DATASET EXCERPTS:
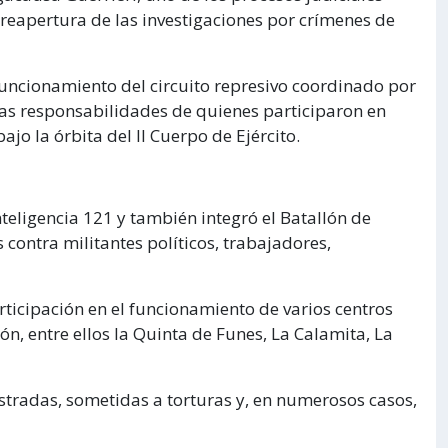
reapertura de las investigaciones por crímenes de
l funcionamiento del circuito represivo coordinado por
las responsabilidades de quienes participaron en
ajo la órbita del II Cuerpo de Ejército.
teligencia 121 y también integró el Batallón de
contra militantes políticos, trabajadores,
rticipación en el funcionamiento de varios centros
n, entre ellos la Quinta de Funes, La Calamita, La
stradas, sometidas a torturas y, en numerosos casos,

PROBLEM STATEMENT: Your answer must consist of every line in the listing that contains "funcionamiento".

TASK RESPONSE:
l funcionamiento del circuito represivo coordinado por
rticipación en el funcionamiento de varios centros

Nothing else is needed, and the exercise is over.